Towards Autonomous Driving of Personal Mobility with Small and Noisy Dataset using Tsallis-statistics-based Behavioral Cloning
Taisuke Kobayashi, Takahito Enomoto

TL;DR
This paper proposes a Tsallis-statistics-based loss function for behavioral cloning in autonomous driving, enabling effective learning from small, noisy personal datasets by excluding non-optimal data and aligning the vehicle's focus with the driver.
Contribution
It introduces a novel loss function based on Tsallis statistics for robust behavioral cloning from limited, noisy datasets in personal mobility autonomous driving.
Findings
The proposed method successfully learned robust driving behavior from small, noisy datasets.
It achieved better alignment with the driver's focus compared to conventional methods.
Experimental results demonstrated successful autonomous driving with attention to the driver's region of interest.
Abstract
Autonomous driving has made great progress and been introduced in practical use step by step.
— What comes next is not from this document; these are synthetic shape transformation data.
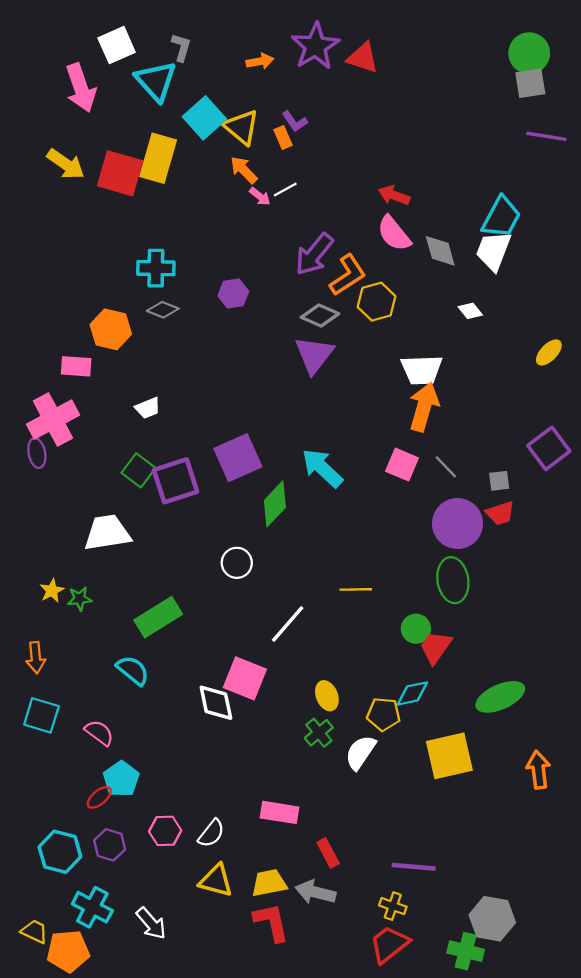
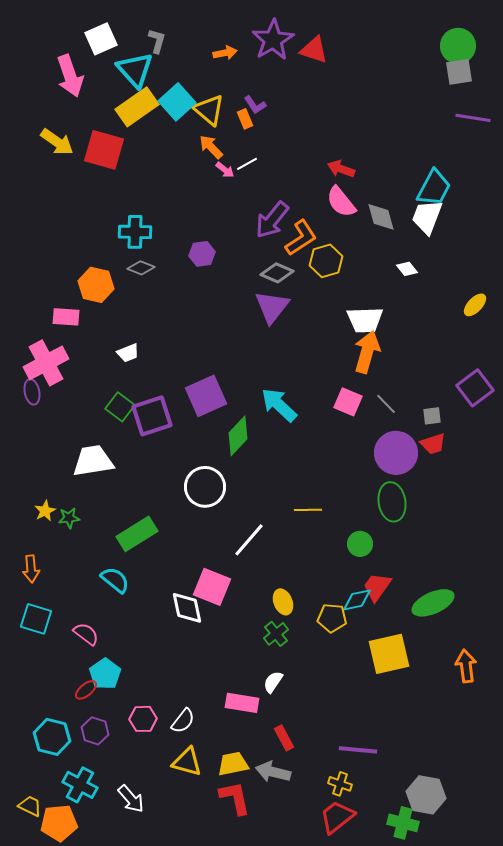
yellow rectangle: (158, 158) -> (137, 107), moved, turned 39
white circle: (237, 563) -> (205, 487), size x1.5
red trapezoid: (436, 647) -> (377, 587), moved
white semicircle: (360, 752) -> (273, 682), moved, size x0.7

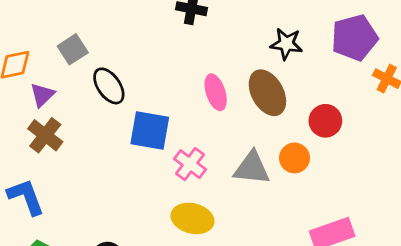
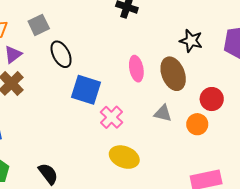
orange circle: (294, 158) -> (197, 124), moved
gray triangle: (252, 168) -> (163, 113), moved, size x0.7
yellow ellipse: (192, 218) -> (124, 157), moved

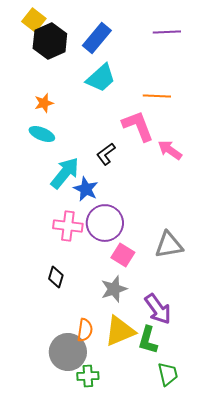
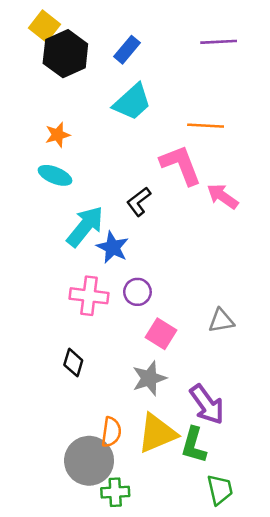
blue rectangle: (97, 38) -> (127, 50), size x0.7
purple circle: (105, 223) -> (137, 292), size x0.6
gray triangle: (169, 245) -> (221, 321), size x0.7

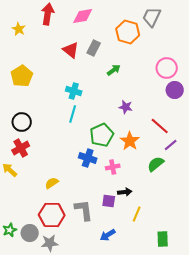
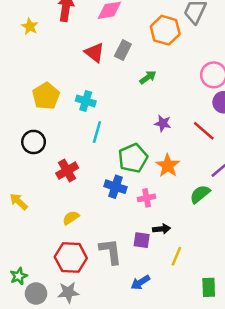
yellow pentagon: (22, 76) -> (46, 96), moved
cyan cross: (74, 91) -> (86, 101), moved
red line: (160, 126) -> (204, 131), moved
red cross: (21, 148) -> (67, 171), moved
gray circle: (30, 233) -> (36, 294), moved

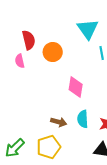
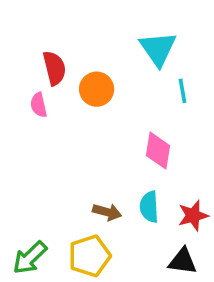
pink diamond: (76, 87) -> (158, 151), moved

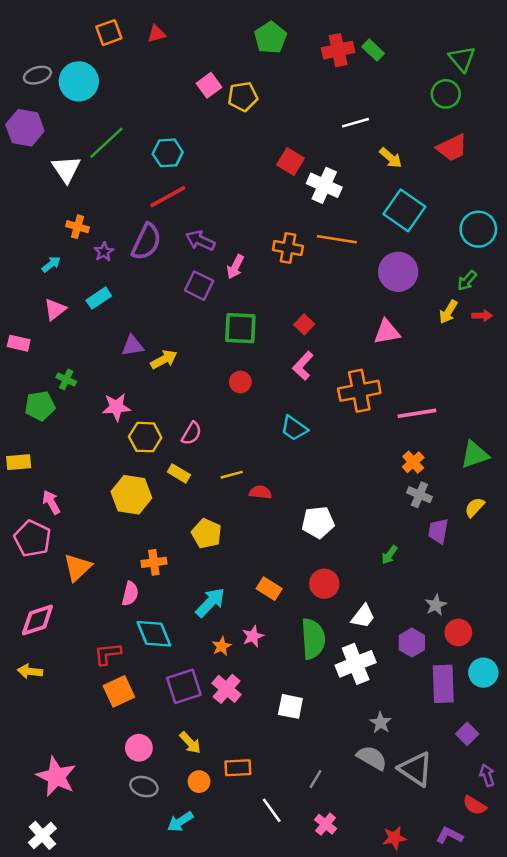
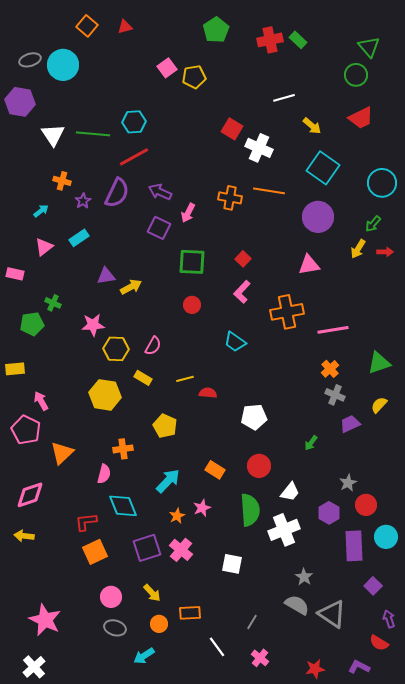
orange square: (109, 33) -> (87, 26), turned -30
green line: (106, 143) -> (93, 134), moved, turned 48
purple trapezoid: (438, 531) -> (350, 424), turned 55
On the other hand, the concept of personal mobility is also getting popular, and its autonomous driving specialized for individual drivers is expected for a new step. However, it is difficult to collect a large driving dataset, which is basically required for the learning of autonomous driving, from the individual driver of the personal mobility. In addition, when the driver is not familiar with the operation of the personal mobility, the dataset will contain non-optimal data. This study therefore focuses on an autonomous driving method for the personal mobility with such a small and noisy, so-called personal, dataset. Specifically, we introduce a new loss function based on Tsallis statistics that weights gradients depending on the original loss function and allows us to exclude noisy data in…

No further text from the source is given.